"""
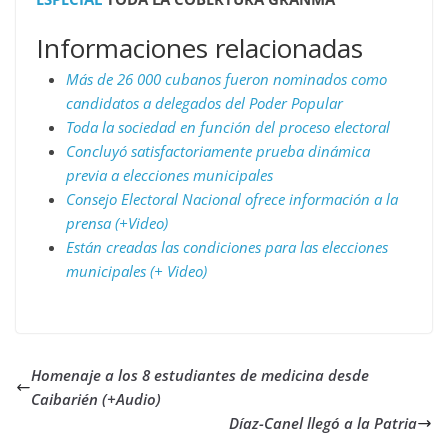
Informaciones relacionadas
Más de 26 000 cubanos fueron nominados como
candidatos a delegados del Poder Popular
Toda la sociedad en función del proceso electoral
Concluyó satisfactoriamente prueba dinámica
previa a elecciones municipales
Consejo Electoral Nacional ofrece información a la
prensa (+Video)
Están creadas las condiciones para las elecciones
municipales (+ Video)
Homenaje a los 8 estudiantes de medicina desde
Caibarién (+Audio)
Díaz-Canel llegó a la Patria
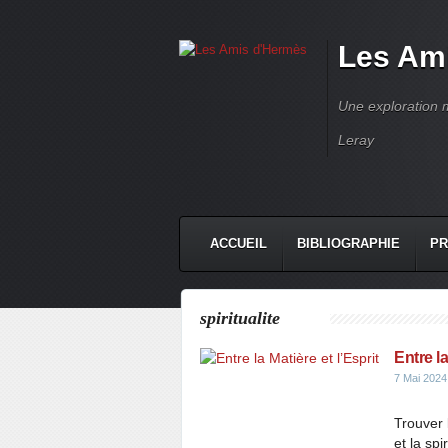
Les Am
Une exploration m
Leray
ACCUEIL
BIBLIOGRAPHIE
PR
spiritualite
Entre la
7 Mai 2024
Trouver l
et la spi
"""
▶ **Work instructions**: If a line of the records above holds the string "elecciones", count it; then state only how many such lines there are.

▶ **Solution for this problem**: 2